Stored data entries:
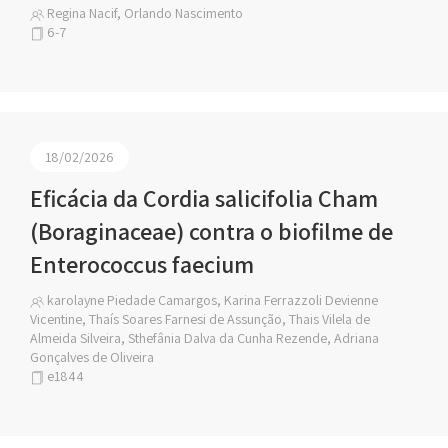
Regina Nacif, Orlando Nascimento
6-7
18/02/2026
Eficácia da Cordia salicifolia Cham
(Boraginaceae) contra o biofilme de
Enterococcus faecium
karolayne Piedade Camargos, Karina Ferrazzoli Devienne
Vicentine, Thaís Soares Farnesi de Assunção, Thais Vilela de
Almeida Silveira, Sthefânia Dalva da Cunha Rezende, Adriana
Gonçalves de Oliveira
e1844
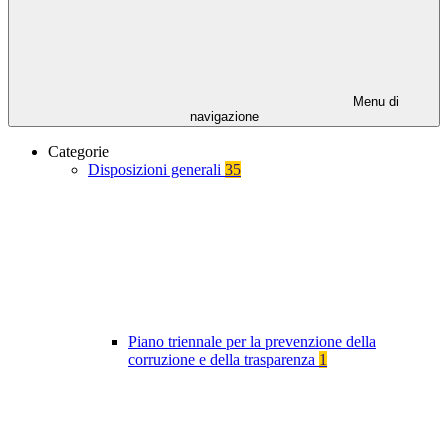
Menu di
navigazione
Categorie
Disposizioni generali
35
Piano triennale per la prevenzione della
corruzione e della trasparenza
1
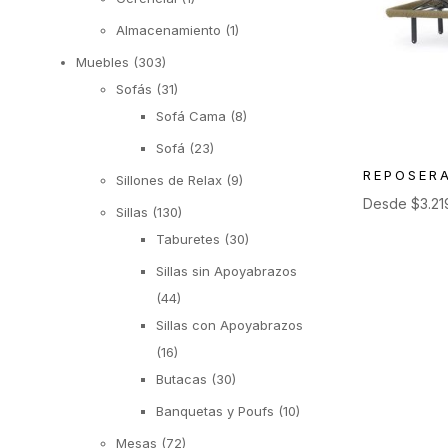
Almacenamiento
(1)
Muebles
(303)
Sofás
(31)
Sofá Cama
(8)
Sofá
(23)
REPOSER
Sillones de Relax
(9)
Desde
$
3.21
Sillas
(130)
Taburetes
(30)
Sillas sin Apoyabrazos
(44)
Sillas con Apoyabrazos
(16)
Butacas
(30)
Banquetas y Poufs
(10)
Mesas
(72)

What you are asked to do: Only what runs from the line containing "Enterococcus faecium" through the end of the entries above should be extracted, exactly and without pictures.

Solution to this task:
Enterococcus faecium
karolayne Piedade Camargos, Karina Ferrazzoli Devienne
Vicentine, Thaís Soares Farnesi de Assunção, Thais Vilela de
Almeida Silveira, Sthefânia Dalva da Cunha Rezende, Adriana
Gonçalves de Oliveira
e1844
Menu di
navigazione
Categorie
Disposizioni generali
35
Piano triennale per la prevenzione della
corruzione e della trasparenza
1
Almacenamiento
(1)
Muebles
(303)
Sofás
(31)
Sofá Cama
(8)
Sofá
(23)
REPOSER
Sillones de Relax
(9)
Desde
$
3.21
Sillas
(130)
Taburetes
(30)
Sillas sin Apoyabrazos
(44)
Sillas con Apoyabrazos
(16)
Butacas
(30)
Banquetas y Poufs
(10)
Mesas
(72)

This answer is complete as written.